Work required>
Where the records below show a line containing "Eicherstraße 35", start copying; end with the line containing "bahnservice@satsecurity.de", and copy it too.

Information>
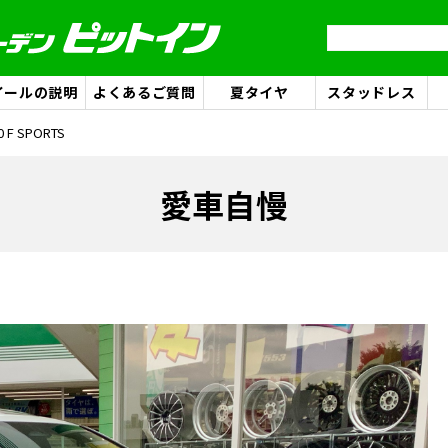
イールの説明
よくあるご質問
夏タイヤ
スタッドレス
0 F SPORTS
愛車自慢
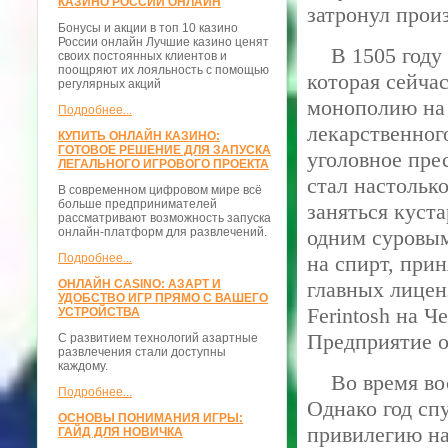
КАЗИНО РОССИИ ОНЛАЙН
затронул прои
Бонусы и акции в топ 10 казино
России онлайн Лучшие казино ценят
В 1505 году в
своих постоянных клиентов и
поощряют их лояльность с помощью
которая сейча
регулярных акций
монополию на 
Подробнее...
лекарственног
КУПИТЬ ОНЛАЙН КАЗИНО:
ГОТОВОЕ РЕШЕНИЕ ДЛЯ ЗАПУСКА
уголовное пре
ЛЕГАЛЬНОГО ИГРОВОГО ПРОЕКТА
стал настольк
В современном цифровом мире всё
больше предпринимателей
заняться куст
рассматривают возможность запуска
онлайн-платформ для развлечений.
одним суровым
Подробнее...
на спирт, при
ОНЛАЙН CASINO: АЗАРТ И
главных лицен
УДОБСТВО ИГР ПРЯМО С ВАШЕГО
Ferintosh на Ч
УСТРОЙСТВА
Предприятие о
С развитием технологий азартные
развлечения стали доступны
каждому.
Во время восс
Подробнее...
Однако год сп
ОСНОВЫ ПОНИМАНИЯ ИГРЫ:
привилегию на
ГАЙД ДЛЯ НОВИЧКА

--

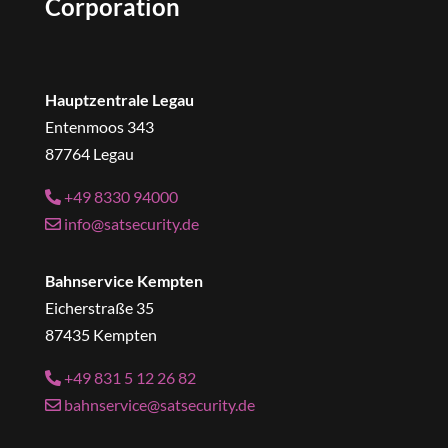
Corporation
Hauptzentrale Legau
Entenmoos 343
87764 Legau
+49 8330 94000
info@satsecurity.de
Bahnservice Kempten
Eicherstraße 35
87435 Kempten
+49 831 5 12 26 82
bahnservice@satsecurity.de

Response area>
Eicherstraße 35
87435 Kempten
+49 831 5 12 26 82
bahnservice@satsecurity.de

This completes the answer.